### Task statement
Look through the listing below, and wherever a line has the string "Conexão", pull it out.

### Provided material
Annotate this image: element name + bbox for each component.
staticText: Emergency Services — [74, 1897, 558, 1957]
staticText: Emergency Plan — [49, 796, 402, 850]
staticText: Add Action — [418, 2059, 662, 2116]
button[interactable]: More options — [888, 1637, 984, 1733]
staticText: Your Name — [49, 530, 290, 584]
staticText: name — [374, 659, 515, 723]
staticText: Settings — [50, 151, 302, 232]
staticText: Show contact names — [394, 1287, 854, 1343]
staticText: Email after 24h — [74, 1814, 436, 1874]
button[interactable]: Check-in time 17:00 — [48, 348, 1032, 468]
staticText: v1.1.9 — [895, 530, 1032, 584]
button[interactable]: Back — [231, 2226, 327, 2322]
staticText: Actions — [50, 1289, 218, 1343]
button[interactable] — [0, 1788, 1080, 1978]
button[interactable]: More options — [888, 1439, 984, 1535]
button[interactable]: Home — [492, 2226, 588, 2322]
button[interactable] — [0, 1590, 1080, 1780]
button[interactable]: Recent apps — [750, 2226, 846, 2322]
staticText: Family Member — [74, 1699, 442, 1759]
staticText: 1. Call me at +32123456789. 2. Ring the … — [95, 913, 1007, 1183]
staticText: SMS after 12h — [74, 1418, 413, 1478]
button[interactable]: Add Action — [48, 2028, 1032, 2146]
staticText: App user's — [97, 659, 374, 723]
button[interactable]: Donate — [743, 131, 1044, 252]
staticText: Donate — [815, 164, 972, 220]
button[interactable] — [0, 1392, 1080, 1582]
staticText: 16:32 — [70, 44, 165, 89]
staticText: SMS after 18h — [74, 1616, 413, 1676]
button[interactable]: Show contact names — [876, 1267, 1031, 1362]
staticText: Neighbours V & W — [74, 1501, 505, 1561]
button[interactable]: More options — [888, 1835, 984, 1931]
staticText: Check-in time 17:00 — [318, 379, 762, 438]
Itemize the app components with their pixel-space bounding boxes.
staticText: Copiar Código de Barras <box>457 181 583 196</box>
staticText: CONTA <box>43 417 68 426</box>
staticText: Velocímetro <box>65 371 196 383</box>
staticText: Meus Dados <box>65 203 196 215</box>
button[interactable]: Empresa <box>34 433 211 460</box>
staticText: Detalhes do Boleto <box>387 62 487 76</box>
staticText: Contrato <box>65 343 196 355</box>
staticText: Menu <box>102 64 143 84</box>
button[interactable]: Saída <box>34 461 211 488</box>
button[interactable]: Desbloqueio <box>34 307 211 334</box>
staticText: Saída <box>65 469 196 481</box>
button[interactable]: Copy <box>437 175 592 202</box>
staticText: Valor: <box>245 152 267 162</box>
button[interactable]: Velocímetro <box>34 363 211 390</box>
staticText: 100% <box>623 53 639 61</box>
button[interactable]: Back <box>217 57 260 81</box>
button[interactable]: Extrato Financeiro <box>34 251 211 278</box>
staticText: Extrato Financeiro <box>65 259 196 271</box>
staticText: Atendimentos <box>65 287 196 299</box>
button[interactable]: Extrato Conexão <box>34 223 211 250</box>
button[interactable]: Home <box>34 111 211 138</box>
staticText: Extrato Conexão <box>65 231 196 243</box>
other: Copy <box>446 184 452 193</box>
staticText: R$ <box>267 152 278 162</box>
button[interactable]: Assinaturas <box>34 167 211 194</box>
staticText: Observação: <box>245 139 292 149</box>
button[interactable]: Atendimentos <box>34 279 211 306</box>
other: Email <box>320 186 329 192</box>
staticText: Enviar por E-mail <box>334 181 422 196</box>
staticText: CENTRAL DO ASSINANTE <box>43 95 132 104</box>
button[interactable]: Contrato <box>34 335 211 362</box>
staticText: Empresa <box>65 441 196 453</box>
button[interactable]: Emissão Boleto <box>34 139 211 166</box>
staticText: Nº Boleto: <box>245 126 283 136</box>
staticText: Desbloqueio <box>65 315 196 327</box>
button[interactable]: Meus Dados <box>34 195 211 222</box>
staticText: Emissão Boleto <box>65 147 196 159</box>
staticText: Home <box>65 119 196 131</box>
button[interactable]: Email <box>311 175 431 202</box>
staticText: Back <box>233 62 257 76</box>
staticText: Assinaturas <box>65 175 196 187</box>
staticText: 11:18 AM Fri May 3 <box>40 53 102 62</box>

### Response
button[interactable]: Extrato Conexão <box>34 223 211 250</box>
staticText: Extrato Conexão <box>65 231 196 243</box>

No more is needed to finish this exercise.